(Extracted page text data)
+++

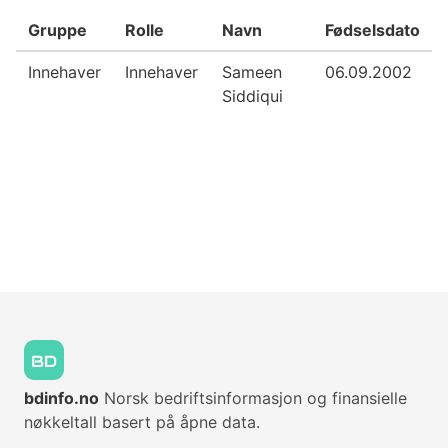
Gruppe
Rolle
Navn
Fødselsdato
Innehaver
Innehaver
Sameen
06.09.2002
Siddiqui
bdinfo.no
Norsk bedriftsinformasjon og finansielle
nøkkeltall basert på åpne data.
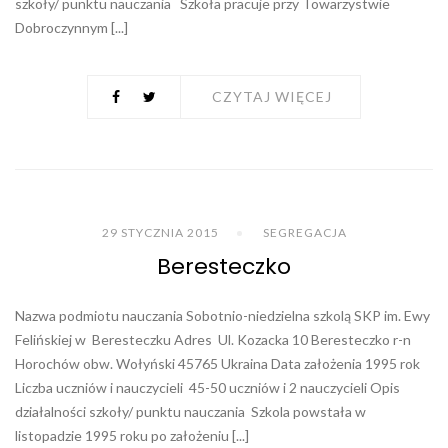
szkoły/ punktu nauczania Szkoła pracuje przy Towarzystwie
Dobroczynnym [...]
CZYTAJ WIĘCEJ
29 STYCZNIA 2015
SEGREGACJA
Beresteczko
Nazwa podmiotu nauczania Sobotnio-niedzielna szkolą SKP im. Ewy
Felińskiej w Beresteczku Adres Ul. Kozacka 10 Beresteczko r-n
Horochów obw. Wołyński 45765 Ukraina Data założenia 1995 rok
Liczba uczniów i nauczycieli 45-50 uczniów i 2 nauczycieli Opis
działalności szkoły/ punktu nauczania Szkola powstała w
listopadzie 1995 roku po założeniu [...]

+++

In the lines above, find the word "Beresteczko" and copy every line it occurs in.

Beresteczko
Felińskiej w Beresteczku Adres Ul. Kozacka 10 Beresteczko r-n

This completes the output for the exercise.